La défaite de l’Espagne républicaine

Hormis l’alignement sur les radicaux et la tentative de les remettre sur leur ligne du début du Front populaire, le Parti Communiste Français assume comme autre grand thème la guerre d’Espagne.

Ce n’est pas nouveau : initialement, il y avait la dimension antifasciste de soulignée, puis vint l’idée que pour protéger la France il fallait une Espagne non fasciste à ses frontières.

Avec les tensions internationales qui ont connu un terrible développement tout au long de l’année 1938, il y a désormais d’autres aspects s’entremêlant qui marquent une certaine redéfinition.

C’est que sur le fond, il y a ce qui flotte comme logique aux yeux de tous : si l’Espagne républicaine triomphe, l’antifascisme et le mouvement ouvrier vont de l’avant ; si le coup d’État militaire de Franco réussit jusqu’au bout, c’est le fascisme qui s’impose comme tendance apparemment irrépressible.

C’est pourquoi ce qui joue particulièrement, c’est d’une part l’Internationale Communiste à ce sujet, qui avait mis en place les « Brigades Internationales », ensuite l’idée de l’unité générale des communistes, des socialistes, des républicains de gauche et des anarchistes face au fascisme en Espagne.

Enfin, le thème est un grand point d’accroche chez les ouvriers socialistes, étant donné que les socialistes sont bien plus timorés, avec d’ailleurs Léon Blum ayant refusé un soutien militaire ouvert lorsqu’il était à la tête du gouvernement.

Le 21 janvier 1938, Maurice Thorez tient un long discours à ce sujet lors de la Conférence nationale du Parti Communiste Français.

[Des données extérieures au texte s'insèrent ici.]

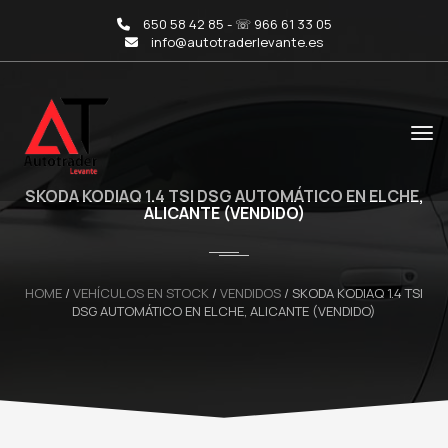
650 58 42 85 - ☏ 966 61 33 05
info@autotraderlevante.es
SKODA KODIAQ 1.4 TSI DSG AUTOMÁTICO EN ELCHE,
ALICANTE (VENDIDO)
HOME
/
VEHÍCULOS EN STOCK
/
VENDIDOS
/
SKODA KODIAQ 1.4 TSI
DSG AUTOMÁTICO EN ELCHE, ALICANTE (VENDIDO)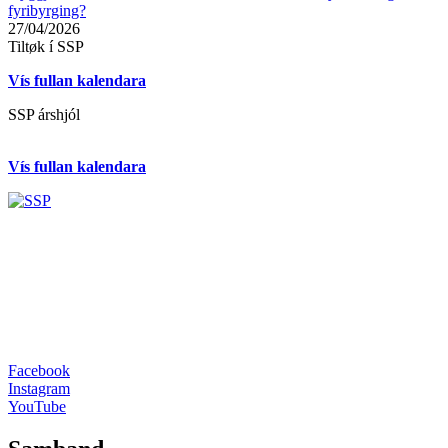
fyribyrging?
27/04/2026
Tiltøk í SSP
Vís fullan kalendara
SSP árshjól
Vís fullan kalendara
Facebook
Instagram
YouTube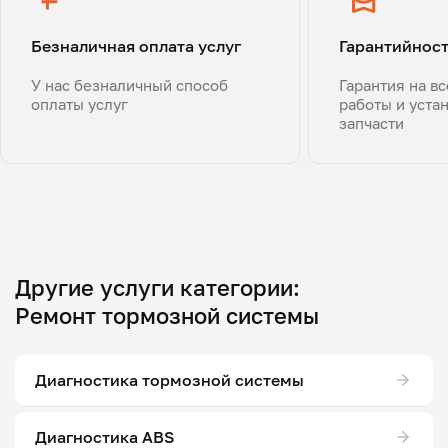
Безналичная оплата услуг
Гарантийнос
У нас безналичный способ
Гарантия на в
оплаты услуг
работы и уста
запчасти
Другие услуги категории:
Ремонт тормозной системы
Диагностика тормозной системы
Диагностика ABS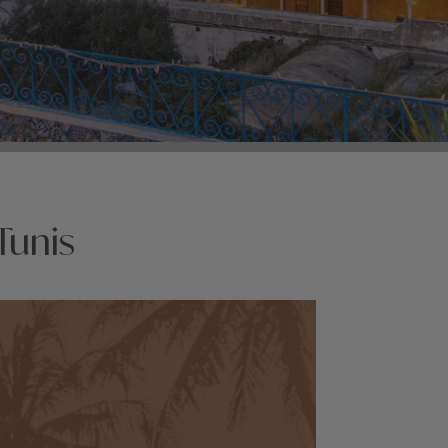
Tunis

Voici les principaux propos.

« Depuis la capitulation de Munich, et comme conséquence directe de cette capitulation, le problème espagnol domine maintenant la situation internationale.

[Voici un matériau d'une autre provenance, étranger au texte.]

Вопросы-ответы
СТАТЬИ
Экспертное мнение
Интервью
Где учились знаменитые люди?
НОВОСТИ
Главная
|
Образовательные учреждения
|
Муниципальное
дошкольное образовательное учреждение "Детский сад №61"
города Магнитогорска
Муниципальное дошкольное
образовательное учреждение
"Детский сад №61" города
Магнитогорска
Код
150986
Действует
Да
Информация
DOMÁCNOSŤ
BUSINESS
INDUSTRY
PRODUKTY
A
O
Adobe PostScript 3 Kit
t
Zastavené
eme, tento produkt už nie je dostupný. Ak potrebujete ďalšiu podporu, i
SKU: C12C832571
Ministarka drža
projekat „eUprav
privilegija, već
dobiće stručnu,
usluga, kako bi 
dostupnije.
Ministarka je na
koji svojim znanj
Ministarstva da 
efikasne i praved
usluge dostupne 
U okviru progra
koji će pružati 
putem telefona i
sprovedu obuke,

Il se trouve poser en même temps l’indépendance de ce peuple héroïque, sa liberté, et aussi l’avenir du monde, le sort de la démocratie dans le monde, et l’avenir même de notre pays.

L’offensive italienne en Catalogne [en soutien à l’armée de Franco durant la guerre d’Espagne] a fait apparaître aux yeux des plus aveugles le danger terrible que fait courir à la France l’accomplissement du plan de Hitler : l’encerclement de notre pays.

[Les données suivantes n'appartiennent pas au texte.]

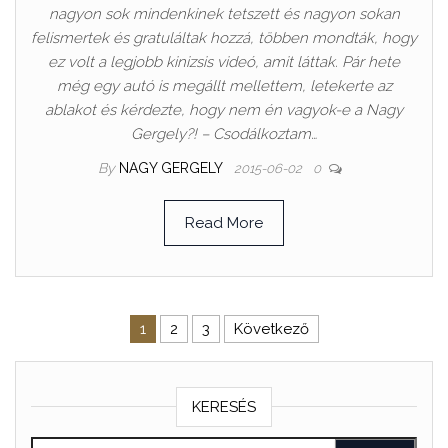
nagyon sok mindenkinek tetszett és nagyon sokan
felismertek és gratuláltak hozzá, többen mondták, hogy
ez volt a legjobb kinizsis videó, amit láttak. Pár hete
még egy autó is megállt mellettem, letekerte az
ablakot és kérdezte, hogy nem én vagyok-e a Nagy
Gergely?! – Csodálkoztam…
By
NAGY GERGELY
2015-06-02
0
Read More
1
2
3
Következő
KERESÉS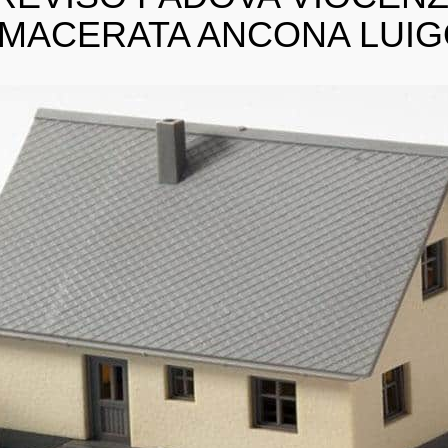
MACERATA ANCONA LUI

Nous ne sommes plus seuls, à présent, à le reconnaître. Les socialistes, des radicaux, des parlements notoires, des hommes du centre ou même de la droite, parlent désormais ainsi (…).

Munich a été une défaite pour notre pays, une défaite pour la classe ouvrière et la démocratie, défaite provisoire, certes, mais dont ils nous faut néanmoins souligner l’origine. C’est pourquoi la classe ouvrière n’a pas fait, n’a pas su faire échec aux fauteurs de guerre. Elle n’a pas réussi cette tâche qui est sienne, parce qu’elle n’est pas unie (…).

Sans l’unité, impossible de lutter, c’est pour cela que nous dénonçons ces adversaires au sein de la classe ouvrière, que nous luttons contre les trotskistes, les diviseurs, les ennemis du peuple, agents du fascisme international, contre ceux qui essaient de dissimuler leur trahison derrière le masque de l’anti-communisme (…).

La conception du Front populaire est juste et féconde, de même que sera féconde notre conception de l’unité française, de l’union de la nation française, du Front français (…).

Nous devons dire au Président du Conseil : beaucoup de questions nous divisent. Nous ri approuvons, pas la capitulation de Munich. Nous combattons les décrets-lois de M. Paul Reynaud. Nous réprouvons vos attaques aux lois sociales. Nous ne voulons pas admettre la tentative de restreindre le droit syndical.

Mais nous disons que la question décisive, aujourd’hui, pour la France, est : sauver l’Espagne. Ouvrez la frontière ! Nos réserves subsistent ; mais pour sauver l’Espagne, nous vous soutiendrons de toutes nos forces (Vifs applaudissements.).

Élargir à sa droite le Front populaire, refaire au Parlement ce qu’il est dans le pays. Avec nous, il demande que l’on sauve l’Espagne, pour préserver la sécurité de la France.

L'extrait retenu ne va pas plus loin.